### YOUR ASSIGNMENT
Quote the lines below exactly, from the one that holds "no dia a dia" through the final line of the records, and only those.

### THE RECORDS
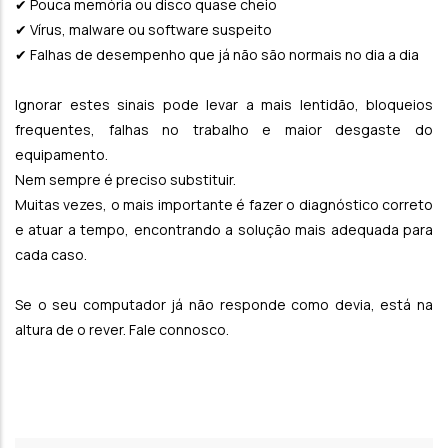
✔ Pouca memória ou disco quase cheio
✔ Vírus, malware ou software suspeito
✔ Falhas de desempenho que já não são normais no dia a dia
Ignorar estes sinais pode levar a mais lentidão, bloqueios
frequentes, falhas no trabalho e maior desgaste do
equipamento.
Nem sempre é preciso substituir.
Muitas vezes, o mais importante é fazer o diagnóstico correto
e atuar a tempo, encontrando a solução mais adequada para
cada caso.
Se o seu computador já não responde como devia, está na
altura de o rever. Fale connosco.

### ANSWER BOX
✔ Falhas de desempenho que já não são normais no dia a dia
Ignorar estes sinais pode levar a mais lentidão, bloqueios
frequentes, falhas no trabalho e maior desgaste do
equipamento.
Nem sempre é preciso substituir.
Muitas vezes, o mais importante é fazer o diagnóstico correto
e atuar a tempo, encontrando a solução mais adequada para
cada caso.
Se o seu computador já não responde como devia, está na
altura de o rever. Fale connosco.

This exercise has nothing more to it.